Justitie volgt steunpunt zelfmoord
Het openbaar ministerie zal de Stichting Vrijwillig Leven (SVL) nauwlettend volgen. Ook de Inspectie voor de Gezondheidszorg krijgt opdracht toe te zien op de activiteiten van de stichting.
Die toezegging deden minister Donner van Justitie en staatssecretaris Ross van Volksgezondheid dinsdag in de Tweede Kamer naar aanleiding van mondelinge vragen van CDA’er Ormel. Het CDA heeft grote moeite met de activiteiten van de SVL. ChristenUnie en SGP zeiden die zorgen te delen.
Afgelopen vrijdag opende de SVL in Maastricht een steunpunt Menswaardig Sterven. Mensen die zelfmoord willen plegen, maar niet voor euthanasie in aanmerking komen, kunnen daar terecht voor advies.
Hulp bij zelfdoding is toegestaan als een aantal stringente criteria wordt aangehouden. Zo moet er sprake zijn van uitzichtloos en ondraaglijk lijden. De SVL wil ook mensen helpen die levensmoe zijn. Volgens de huidige rechtspraak is hulp bij zelfdoding in zulke gevallen verboden. De SVL zegt alleen maar te adviseren en geen daadwerkelijke hulp te verlenen.
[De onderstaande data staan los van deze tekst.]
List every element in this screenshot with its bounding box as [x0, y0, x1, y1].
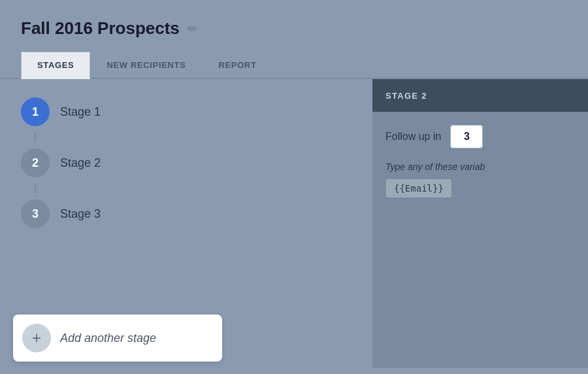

Volgens Donner kan ook adviseren strafbaar zijn als er een vrij directe relatie is met zelfmoord. Meestal is dat echter moeilijk te bewijzen. PvdA’er Van Heteren vroeg wat de bewindsman kan doen tegen de websites en andere informatiebronnen die beschrijven hoe mensen met behulp van medicijnen een eind aan hun leven kunnen maken. Donner zei zich geen enkele illusie te maken dat hiertegen actie kan worden ondernomen. „De grijze zones zullen grijze zones blijven.”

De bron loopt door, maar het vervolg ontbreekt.